Our First Reading comes to us once again from the Book of Wisdom. You may recall this Book is attributed to Solomon as it is presented in the first person as if he was speaking; however, scholars have established that it was written about 100 years before the birth of Christ, so it represents Solomon’s thoughts as he was considered one of the wisest rulers in the history of Israel. In this particular passage Solomon opens by saying, “I prayed, and prudence was given to me; I pleaded, and the spirit of wisdom came to me.” Everything should begin with prayer, as the writer indicates. True wisdom can only be achieved through prayer, and through seeking the guidance of God. Note that the word “spirit” is used to describe how wisdom comes to Solomon. The Holy Spirit is an important aspect of a prayerful life. The conclusion expressed in this extract is that wisdom is worth more than riches and the trappings of life; in fact, wisdom is more precious than gold.
The Word of God is extolled in the Second Reading from Hebrews. That term “Word of God” sometimes confuses us. Holy Scripture is the Word of God. The Catechism of the Catholic Church puts it this way: “In Sacred Scripture, the Church constantly finds her nourishment and her strength, for she welcomes it not as a human word, ‘but as what it really is, the word of God. In the sacred books (the Bible), the Father who is in heaven comes lovingly to meet His children, and talks with them’.” (#104) The word of God is to reach into our hearts; however, that is not possible if we do not make the effort to hear the Word, and to understand its meaning for us. Just as the Book of Wisdom presented this spirit reaching within us the letter to the Hebrews reminds us of our need to hear the Word and to respond to it. We must be open to the Word when it is presented to us.
Our Gospel reading from St. Mark presents to us a situation that may make us uncomfortable. Jesus is confronted by a young man of means who asks what he must do to “inherit eternal life.” The Lord’s reply is straightforward presenting again the Commandments given us by God. Nevertheless, when the young man responds that he has followed the commandments faithfully, Jesus adds another proviso: “Go sell what you have, and give to the poor…then come follow me.” The young man walks away dejectedly, for he obviously had much.

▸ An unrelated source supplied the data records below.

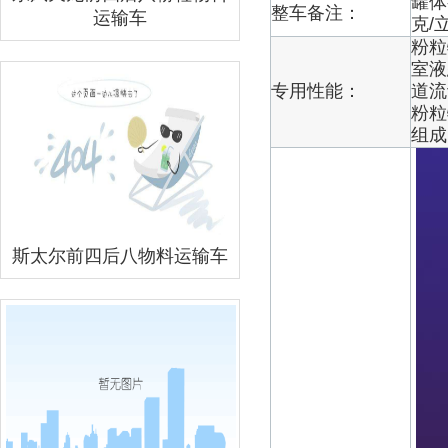
罐体
整车备注：
运输车
克/
粉粒
室液
专用性能：
道流
粉粒
组成
斯太尔前四后八物料运输车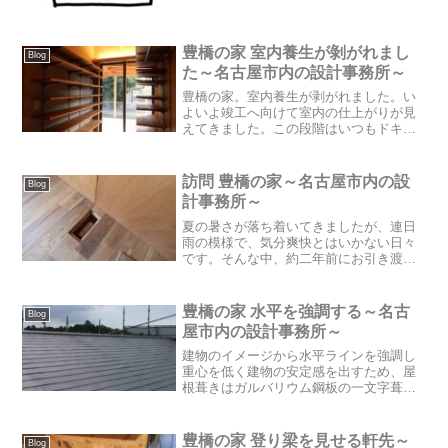
律の一部が改正され、2025年4月に施行さ
れます。原則として、住宅を含む全ての
建物に省エネ基準への適合が義務付けら
れるとともに、建築...
豊橋の家 室内養生が剝がれまし
Blog
た～名古屋市内の設計事務所～
豊橋の家。室内養生が剥がれました。い
よいよ竣工へ向けて室内の仕上がりが見
えてきました。この段階はいつもドキド
キ、ワクワクする工程です。お客様と多
くの打ち合わせをして決めてきた数々の
仕上げや素材がサンプルサイズではな
訪問 豊橋の家～名古屋市内の設
Blog
く、実際のサイズで確認でき...
計事務所～
夏の暑さが落ち着いてきましたが、連日
雨の模様で、気分爽快とはいかない日々
です。そんな中、約二年前にお引き渡し
した「豊橋の家」に折衝中のお客様と訪
問してきました。引き渡し後、お生まれ
になった子どもさんとも初顔合わせも
豊橋の家 水平を強調する～名古
Blog
し、ご家族皆さんの元気な笑...
屋市内の設計事務所～
建物のイメージから水平ラインを強調し
重心を低く建物の安定感を出すため、屋
根葺きはガルバリウム鋼板の一文字葺き
で計画しています。この日、屋根葺き工
事が完了しました。屋根葺き工事は基礎
工事と同様、工事の作業環境に隣地周辺
豊橋の家 登り梁を見せる軒先～
Blog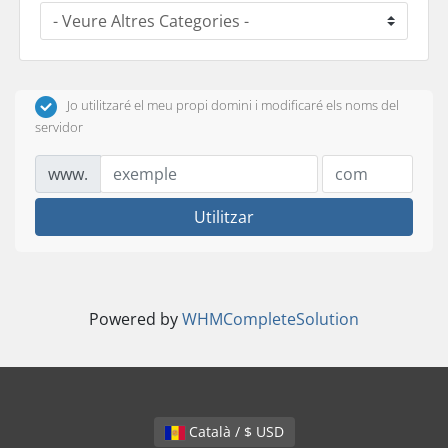
Jo utilitzaré el meu propi domini i modificaré els noms del
servidor
www.
Utilitzar
Powered by
WHMCompleteSolution
Català / $ USD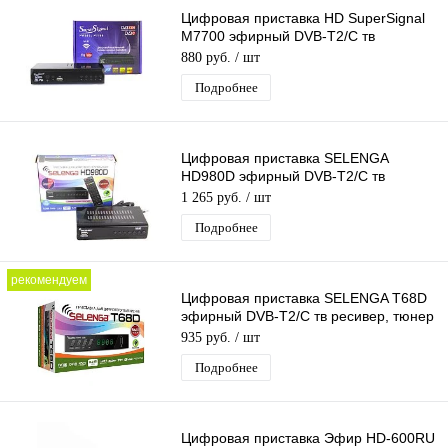
Цифровая приставка HD SuperSignal
M7700 эфирный DVB-T2/C тв
приставка, тв тюнер, tvbox,
880 руб.
/ шт
медиаплеер
Подробнее
Цифровая приставка SELENGA
HD980D эфирный DVB-T2/C тв
ресивер, тюнер бесплатного IPTV,
1 265 руб.
/ шт
медиаплеер
Подробнее
рекомендуем
Цифровая приставка SELENGA T68D
эфирный DVB-T2/C тв ресивер, тюнер
бесплатного IPTV, медиаплеер
935 руб.
/ шт
Подробнее
Цифровая приставка Эфир HD-600RU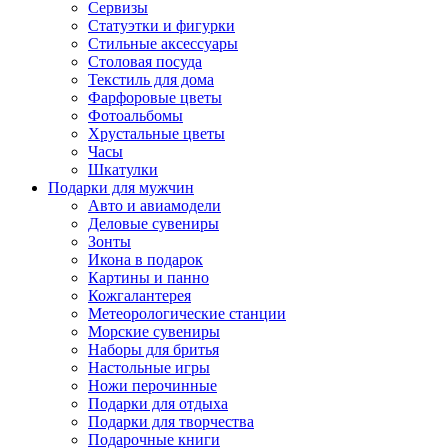
Сервизы
Статуэтки и фигурки
Стильные аксессуары
Столовая посуда
Текстиль для дома
Фарфоровые цветы
Фотоальбомы
Хрустальные цветы
Часы
Шкатулки
Подарки для мужчин
Авто и авиамодели
Деловые сувениры
Зонты
Икона в подарок
Картины и панно
Кожгалантерея
Метеорологические станции
Морские сувениры
Наборы для бритья
Настольные игры
Ножи перочинные
Подарки для отдыха
Подарки для творчества
Подарочные книги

One thing we must understand in this reading is that the affluent young man thought eternal life was something you earned, something you deserved if you lived as you should. Jesus wants more than obedience; He wants us to relate to Him and to one another. All of our readings address the thought that God can see deeply into our hearts. The Lord knows what we are thinking and feeling. That is what is happening here; Jesus sees into the young man’s heart, and perceives that his wealth is a stumbling block to salvation. Jesus is not saying everyone must give everything away, but He is saying we must be prepared to follow Him, no matter how problematic that might be.
Jesus reminds His followers that as demanding as following Him and leading a Christian life may be, “All things are possible for God.” Our task is to pray, to seek what the Holy Spirit is leading us to do, to search for guidance through the Word of God, and then to commit ourselves not only to living as we should as good stewards, but also to incorporate our Savior and His Word into our very hearts.